Dean sees an opening: Since he spent so much time being a fake lawyer, he believes he can be an actual attorney and lend a hand in the family business. Stewart is resistant to it, primarily because Dean doesn’t have any actual law background but also because he’s clearly tired of living in his famous (and beloved) brother’s shadow. So he sends Dean away in a note card-assisted dismissal, but Dean decides that this is just another challenge he has to grind through, so he crashes Stewart’s trial to spectacular effect. Using typical TV lawyer tricks, Dean gets a shady landlord to confess to messing with a couple’s rent check, and the Sanderson boys manage to combine their powers to win the case, much to the chagrin of Leonard (Nanjiani). “Your honor, this is insanity. I have 10 million objections, rounding down,” he says.
Dean plans on leaving, but he’s so energized by his success in the courtroom that he decides to stick around for a while to help out his brother. The pair stand awkwardly triumphant at the end, comfortable with the knowledge that there are any number of directions The Grinder could head from here. Laughs and potential — that’s a successful comedy pilot.
- We had to evaluate the pilot on its own merits, but from this point forward, this is how these recaps of The Grinder are going go work: Since there’s only so much you can say about a 30 minute goofball sitcom, particularly one in its always-tenuous first season, there will be a brief rundown of the plot, followed by some jokes, and then an exploration of a past Rob Lowe role. I find him to be one of the more underrated actors out there, and his résumé is full of great films that might be foreign to anybody who discovered him via Parks & Recreation.
- Lowe is also currently on Comedy Central’s Moonbeam City, an ultra-violent ’80s-channeling cartoon that airs after South Park on Wednesdays. If you love Lowe, it’s worth checking out. Last week, his character Detective Dazzle Novak became obsessed with directing a fictional re-enactment of his arrest of a kid trying to steal a bike. It contains the line, “He’s tall like a big glass of Clamato!” which should be enough to make you program your DVR.
- The executive producer of the show-within-a-show The Grinder is listed as Cliff Bemis, who will be played later in the season by Jason Alexander. But there’s a real guy named Cliff Bemis — he’s an actor who has mostly done TV guest spots over a four-decade career. I will not rest until I figure out what the deal is with that in-joke.
- Savage is an exceptional straight man, and not only does he have obvious chemistry with Lowe, I’m also instantly intrigued by his relationship with his wife Debbie, played by the super funny Mary Elizabeth Ellis. You probably know her from It’s Always Sunny in Philadelphia, but she was also the best part of the ill-fated NBC disaster Perfect Couples from a few years ago. Savage’s venting to her was one of the best sequences in the episode, which included his exasperated line, “He’s gonna stay here forever, and I’m going to be stuck talking up here in this octave forever!”

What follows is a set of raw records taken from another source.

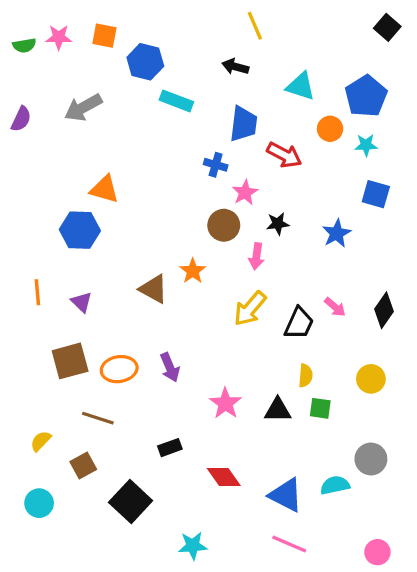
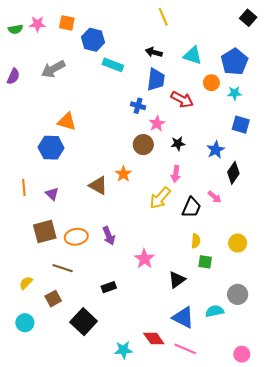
black arrow: (235, 67) -> (154, 52), moved
pink arrow: (256, 256) -> (176, 174), moved
black diamond: (384, 310) -> (233, 173), moved
black triangle: (278, 410) -> (177, 280), moved, turned -36
red diamond: (224, 477) -> (154, 338), moved

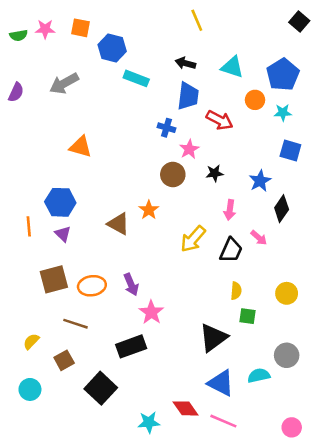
blue hexagon: (51, 148) -> (60, 202), moved
pink arrow: (176, 174) -> (230, 210), moved
pink star: (144, 259) -> (151, 312), moved
black triangle: (177, 280) -> (213, 338), size x1.4
black rectangle: (109, 287) -> (131, 346), size x1.6

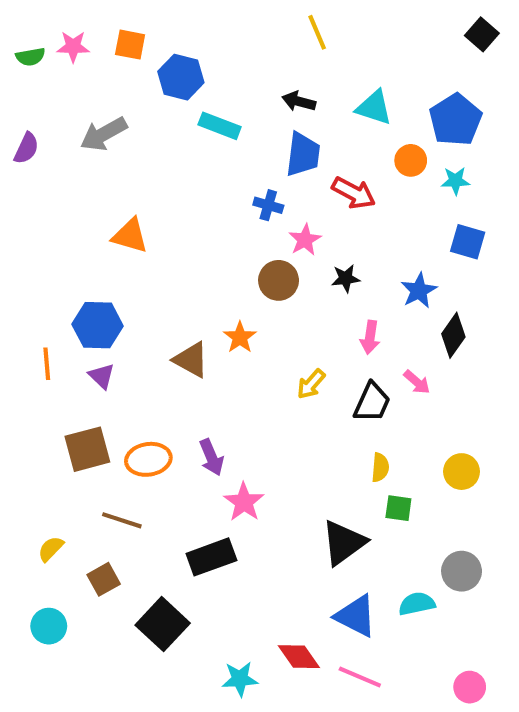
yellow arrow: (193, 239) -> (311, 384), size x0.7

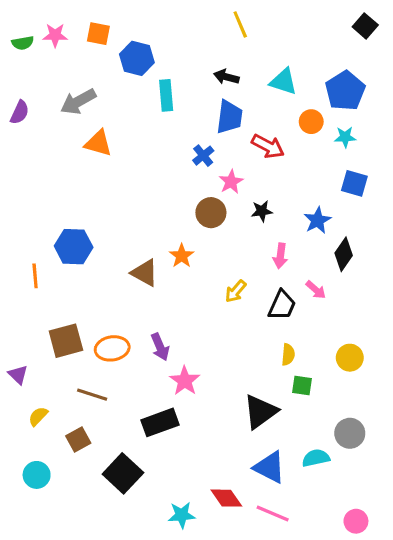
cyan rectangle: (220, 126) -> (166, 95), turned 64
blue cross: (268, 205) -> (203, 156), turned 35
orange triangle: (130, 236) -> (98, 143), moved
purple triangle: (102, 376) -> (18, 375), moved

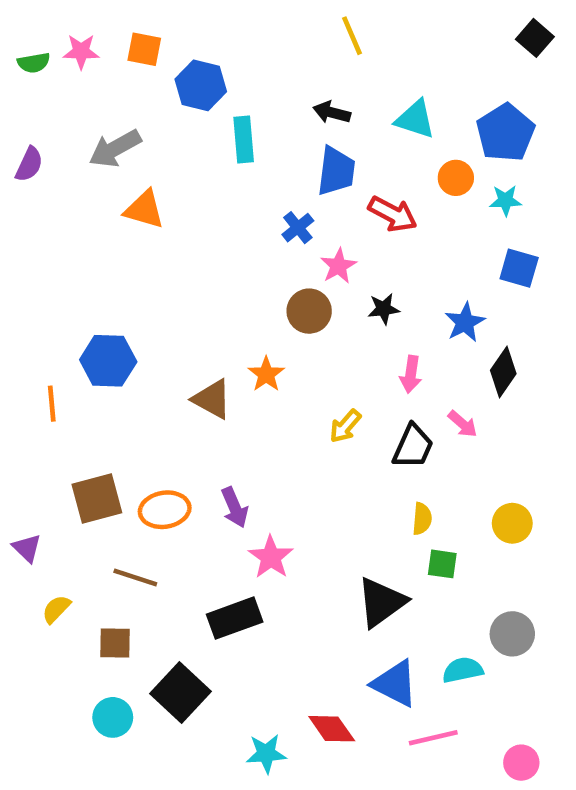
brown square: (78, 439) -> (115, 643), turned 30
cyan circle: (37, 475) -> (113, 717), moved
pink line: (273, 513) -> (433, 738), moved, turned -36

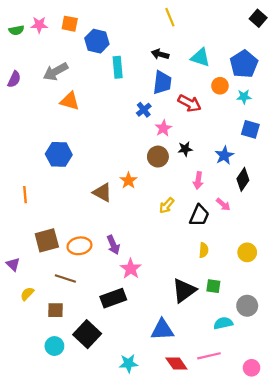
brown circle: (309, 311) -> (158, 157), moved
blue hexagon: (108, 361) -> (59, 154), moved
green square: (442, 564) -> (213, 286), moved
blue triangle: (395, 684) -> (162, 330), moved, turned -30
red diamond: (332, 729) -> (176, 363), moved

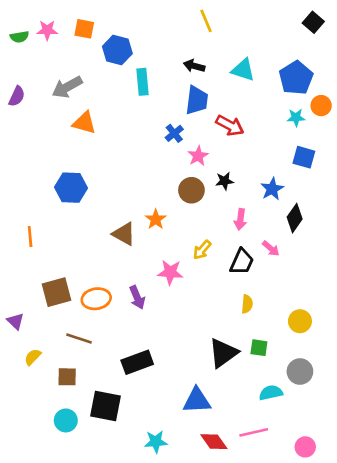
orange circle: (220, 86) -> (321, 106), moved
yellow circle: (247, 252) -> (300, 321), moved
pink star: (131, 269) -> (170, 272), moved, turned -30
black square: (87, 334) -> (105, 406), turned -32

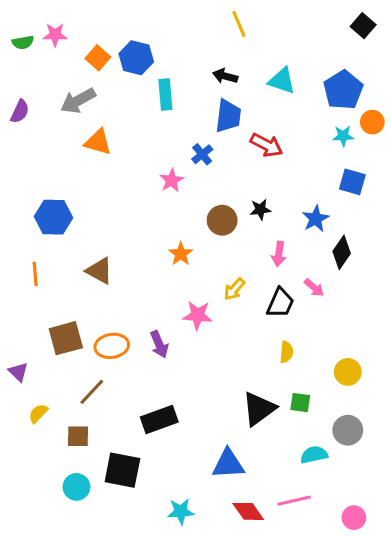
orange square: (84, 29) -> (98, 58), moved, turned 30
pink star: (198, 156) -> (172, 180), moved
blue hexagon: (71, 188) -> (53, 217), moved
brown triangle: (124, 234) -> (99, 271), moved
brown line: (79, 338) -> (92, 392), turned -65

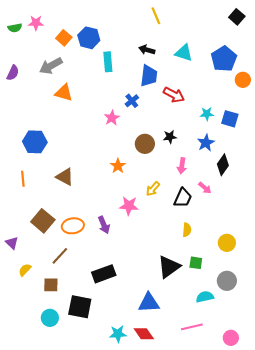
cyan star: (343, 136) -> (207, 114), moved
brown square: (66, 338) -> (43, 221), turned -35
red diamond: (248, 511) -> (144, 334), moved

- There was a side plot that involved Dean arbitrating some sort of deal between Stewart’s kids and a popular football player that didn’t quite work, but did give us the immortal line, “What part of hashtag teen life do you not understand?”
- Even the jokes between the jokes worked: Stewart finds Dean drinking in the morning and asks him what’s up. “I couldn’t sleep,” says Dean. “It’s 8:30,” Stewart replies.